I have just returned from a 1750 km long road trip to Cape Town. I tried every excuse I could think of to get out of it but, eventually, I had to concede defeat and resign myself to a very long drive in a very small car. Actually, it wasn’t that small - the Toyota Yaris is surprisingly roomy with a huge amount of packing space once the rear seats have been folded flat. And we needed that space because my son, Mike, was returning to university, laden with a year’s supply of kit and my beloved Sue had packed what looked like a year’s supply of “padkos” to fortify us on the journey.
We planned to do the trip over two days, breaking the journey in Port Elizabeth, a thousand kilometres or ten hours down the road. This would leave us with a relatively short 750 km hop to Cape Town the following day, from where I would catch a plane back to Durban and collapse in a heap! Oh, don’t be such a wimp, David – look at Pieter Verster… he regularly drives his son, to Stellenbosch…and they do it in a single day! Yes, my darling, but he also does the annual Two Oceans Marathon and other near superhuman feats of endurance for fun. I, by comparison, am more of a pleasure cruiser. Still, the countdown continued and when D Day arrived, we loaded a small mountain of luggage into the plucky little Yaris and hit the road at 04h30 – destination…Kokstad…our first planned fuel stop before entering the dreaded Transkei. Mike had done a great deal of preparation for the journey, much of it on his ipod. Now, while I have always considered myself a music lover, nothing I heard on the first twenty minutes of Mike’s road trip playlist was familiar to me and I secretly began to despair …only seventeen hours and forty minutes to go… But then we shared an energy drink and a freshly home baked Cornish Pasty which had the effect of considerably raising my flagging spirits and the journey began to brighten with the sunrise.

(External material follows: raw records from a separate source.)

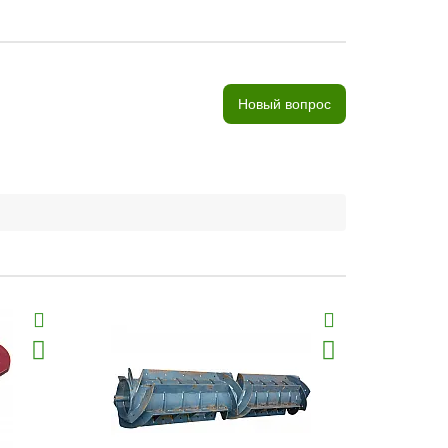
Новый вопрос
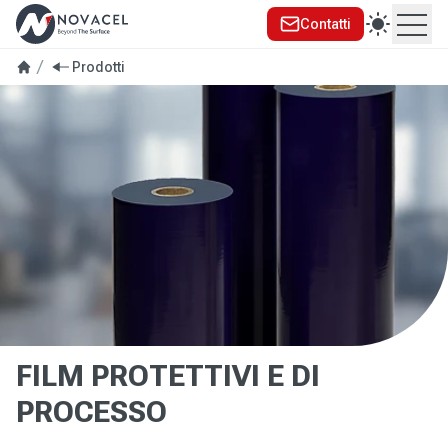
Contatti
Ope
se menu
Prodotti
FILM PROTETTIVI E DI
PROCESSO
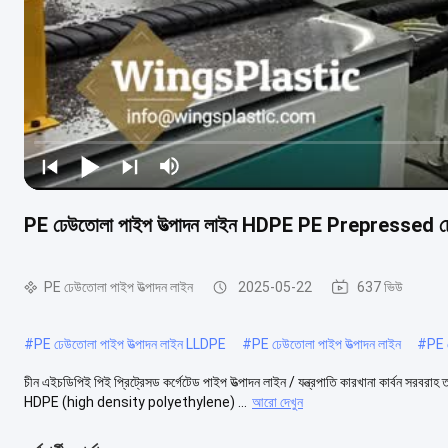
PE ঢেউতোলা পাইপ উত্পাদন লাইন HDPE PE Prepressed ঢেউত
PE ঢেউতোলা পাইপ উত্পাদন লাইন
2025-05-22
637 ভিউ
#
PE ঢেউতোলা পাইপ উত্পাদন লাইন LLDPE
#
PE ঢেউতোলা পাইপ উত্পাদন লাইন
#
PE 
চীন এইচডিপিই পিই প্রিট্রেসড কর্গেটেড পাইপ উত্পাদন লাইন / যন্ত্রপাতি কারখানা কার্বন
HDPE (high density polyethylene) ...
আরো দেখুন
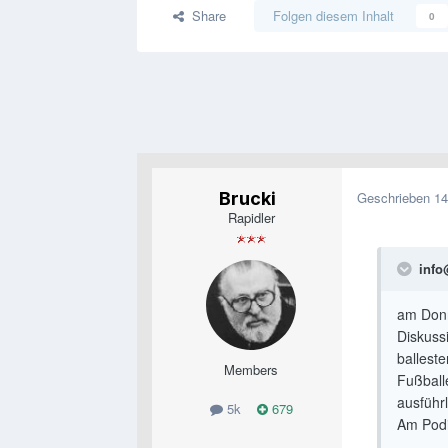
Share
Folgen diesem Inhalt
0
Brucki
Geschrieben
14
Rapidler
info@
am Donn
Diskuss
ballest
Members
Fußballe
ausführl
5k
679
Am Podi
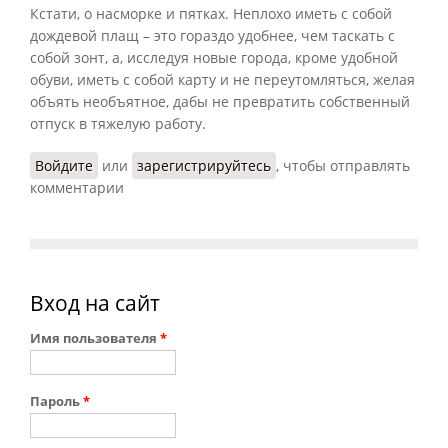
Кстати, о насморке и пятках. Неплохо иметь с собой
дождевой плащ – это гораздо удобнее, чем таскать с
собой зонт, а, исследуя новые города, кроме удобной
обуви, иметь с собой карту и не переутомляться, желая
объять необъятное, дабы не превратить собственный
отпуск в тяжелую работу.
Войдите
или
зарегистрируйтесь
, чтобы отправлять
комментарии
Вход на сайт
Имя пользователя
*
Пароль
*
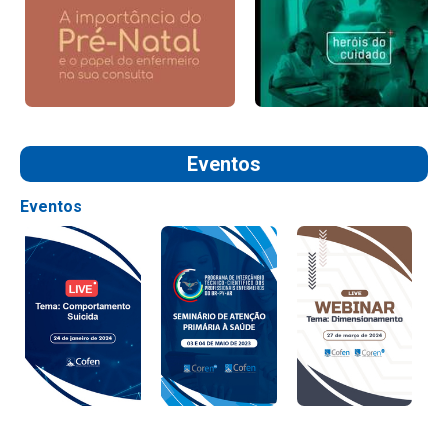
Eventos
Eventos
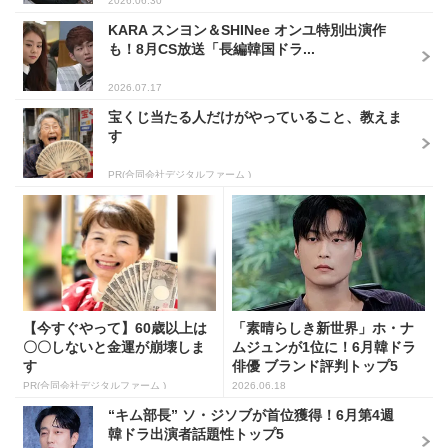
2026.06.30
KARA スンヨン＆SHINee オンユ特別出演作
も！8月CS放送「長編韓国ドラ...
2026.07.17
宝くじ当たる人だけがやっていること、教えま
す
PR(合同会社デジタルファーム )
【今すぐやって】60歳以上は
「素晴らしき新世界」ホ・ナ
〇〇しないと金運が崩壊しま
ムジュンが1位に！6月韓ドラ
す
俳優 ブランド評判トップ5
PR(合同会社デジタルファーム )
2026.06.18
“キム部長” ソ・ジソブが首位獲得！6月第4週
韓ドラ出演者話題性トップ5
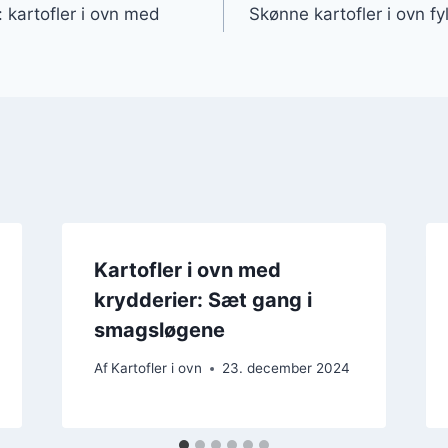
 kartofler i ovn med
Skønne kartofler i ovn fy
Kartofler i ovn med
krydderier: Sæt gang i
smagsløgene
Af
Kartofler i ovn
23. december 2024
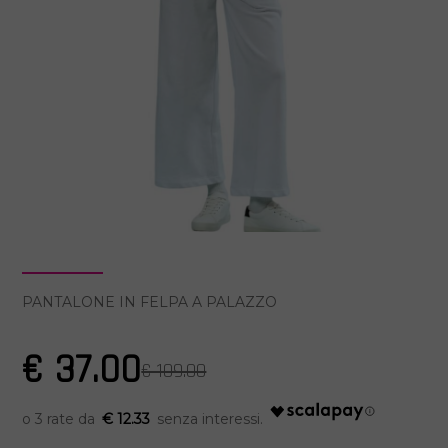
PANTALONE IN FELPA A PALAZZO
€ 37.00
€ 109.00
€ 12.33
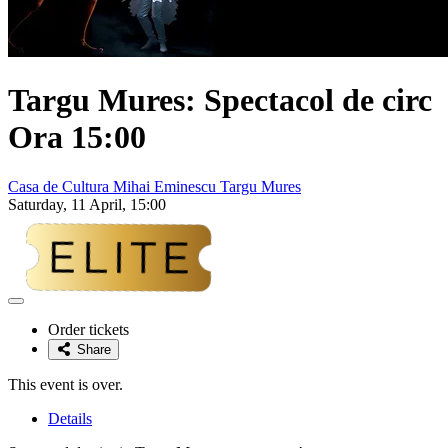
Targu Mures: Spectacol de circ
Ora 15:00
Casa de Cultura Mihai Eminescu Targu Mures
Saturday, 11 April, 15:00
Adaugă
la
Order tickets
favorite
Share
This event is over.
Details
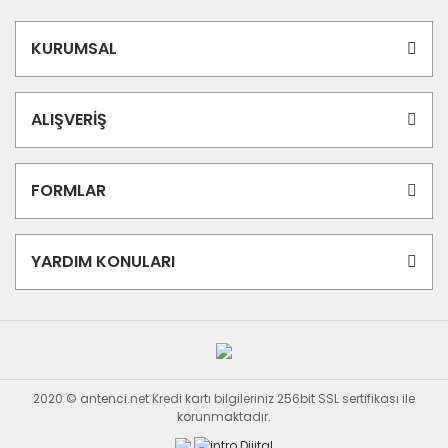
KURUMSAL
ALIŞVERİŞ
FORMLAR
YARDIM KONULARI
2020 © antenci.net Kredi kartı bilgileriniz 256bit SSL sertifikası ile
korunmaktadır.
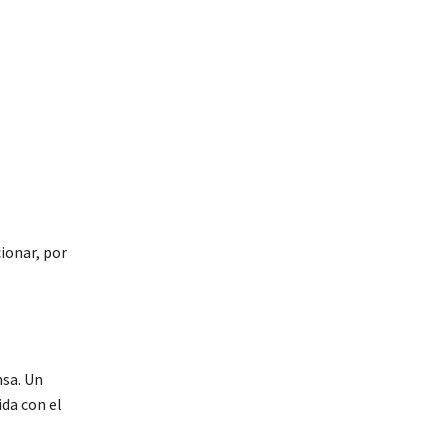
cionar, por
nsa. Un
ida con el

After a very pleasant hour and a half on that excellent highway to the South Coast, the dulcet voice on our GPS told me to leave the highway and join the road less travelled on a cross country adventure to a flyspot on the map that is Kokstad. A curtain of mist closed in and heavy drizzle began to fall, obscuring all but the dirty wall of metal and tail lights that marked the rear of an agonisingly slow convoy of heavy articulated trucks in front of us. And so we crawled…all the way to Kokstad. Thankfully, the journey from there began to improve and, after we had left the questionable delights of Umtata and most of the big trucks behind us, I actually started to enjoy the trip. The Transkei leg of the journey was surprisingly rather pleasant. The road is in good nick and, apart from the occasional carcass spread across the tarmac, it passed without incident. From the Kei River, you’re into settler country and the rugged beauty of the Eastern Cape.
This is hard, battle scarred territory where old stone buildings stand silent and watchful as you pass. Port Elizabeth, our scheduled overnight stop, is an unlovely city marked by factories and industrial plant on the waterfront and that enormously expensive white elephant - the Coega Industrial Development Zone - standing empty and silent on the edge of the salt flats.
It was good to be on the road again at 5am the following day and our journey through the Garden Route to Plett, Knysna and George was an absolute joy. The Proteas are in bloom and the Fynbos is a riot of colour prompting indigenous entrepreneurs to set up informal roadside florists to capitalise on nature’s bounty. The final leg of the trip past Swellendam to the foot of Sir Lowry’s Pass is a pastiche of dry landscapes peppered with farmland where olive groves, vineyards and orchards play counterpoint to vast tracts of sheep and cattle country as the Karoo reluctantly surrenders its grip. Then you sweep up and over that magnificent pass to a dramatic reveal of False Bay and our journey’s end in the blue haze far below. As we drove into Cape Town I looked at the young man sitting where my little boy had been and felt a surge of emotion. He’s grown up while I wasn’t looking and the time has passed so quickly. But we have had these two days on the road to reconnect and that’s a gift that I will treasure.